Sorry for the confusion. Hopefully that helps clear it up and didn’t make things even more confusing!

3 Likes

It is clear now. Chapter 9 (p 118-119) presented three functions:

We can compute the point prediction:
y_point_pred_2 <- predict(fit_2, newdata=new)
and simulations of the linear predictor:
y_linpred_2 <- posterior_linpred(fit_2, newdata=new)
And we can compute posterior predictive simulations for a single new person of height 70 inches:
y_postpred_2 <- posterior_predict(fit_2, newdata=new)

My takeaway is that in rstanarm the first of these is not needed. Given y=a+bx +error use posterior_linpred for simulations of y_i from x_i with no error term and posterior_predict to get y_i with an error term.

These two versions of p1 with A = sims[,1] + sims[,2] %*% t(x) are exactly the same:

p1=posterior_linpred(fit) |> apply(2, mean) 
p1=A |> apply(2, mean)                      

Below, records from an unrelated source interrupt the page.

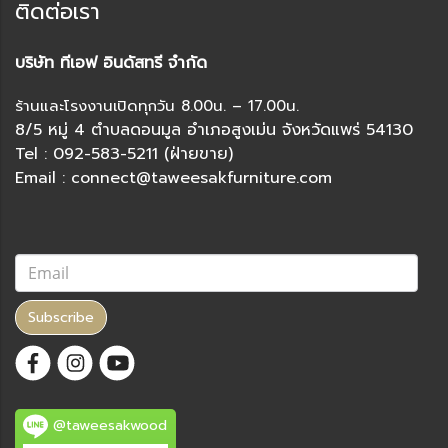
ติดต่อเรา
บริษัท ทีเอฟ อินดัสทรี จำกัด
ร้านและโรงงานเปิดทุกวัน 8.00น. – 17.00น.
8/5 หมู่ 4 ตำบลดอนมูล อำเภอสูงเม่น จังหวัดแพร่ 54130
Tel : 092-583-5211 (ฝ่ายขาย)
Email : connect@taweesakfurniture.com
Subscribe
@taweesakwood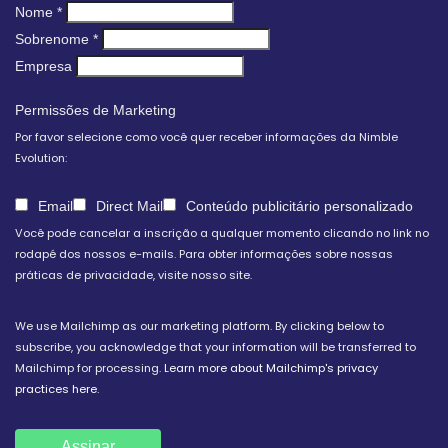
Nome
*
Sobrenome
*
Empresa
Permissões de Marketing
Por favor selecione como você quer receber informações da Nimble
Evolution:
Email
Direct Mail
Conteúdo publicitário personalizado
Você pode cancelar a inscrição a qualquer momento clicando no link no
rodapé dos nossos e-mails. Para obter informações sobre nossas
práticas de privacidade, visite nosso site.
We use Mailchimp as our marketing platform. By clicking below to
subscribe, you acknowledge that your information will be transferred to
Mailchimp for processing.
Learn more about Mailchimp's privacy
practices here.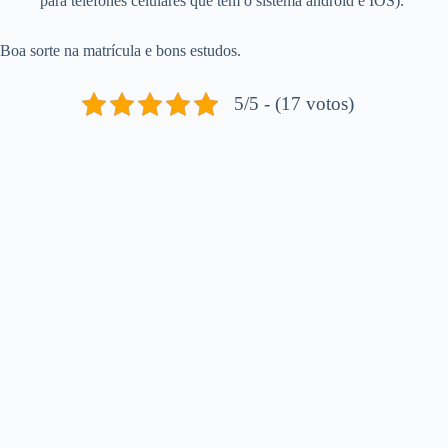
para telefones celulares que tem o sistema android e IOS).
Boa sorte na matrícula e bons estudos.
5/5 - (17 votos)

These two versions of p0, as Jonah told me, are exactly the same:

p0 = predict(fit) |> as.numeric()           
p0 = median(sims[,1]) + median(sims[,2])*x      

Though the matrix version q0 = A |> apply(2, median) is slightly different, I think I can assume q0 to be what predict does.

Thank you very much for your time!

Yes, exactly.

I think this is just because doing this computation using all posterior draws and then taking the median isn’t guaranteed to be identical to taking the medians of the draws of a and b first and using them to compute the prediction.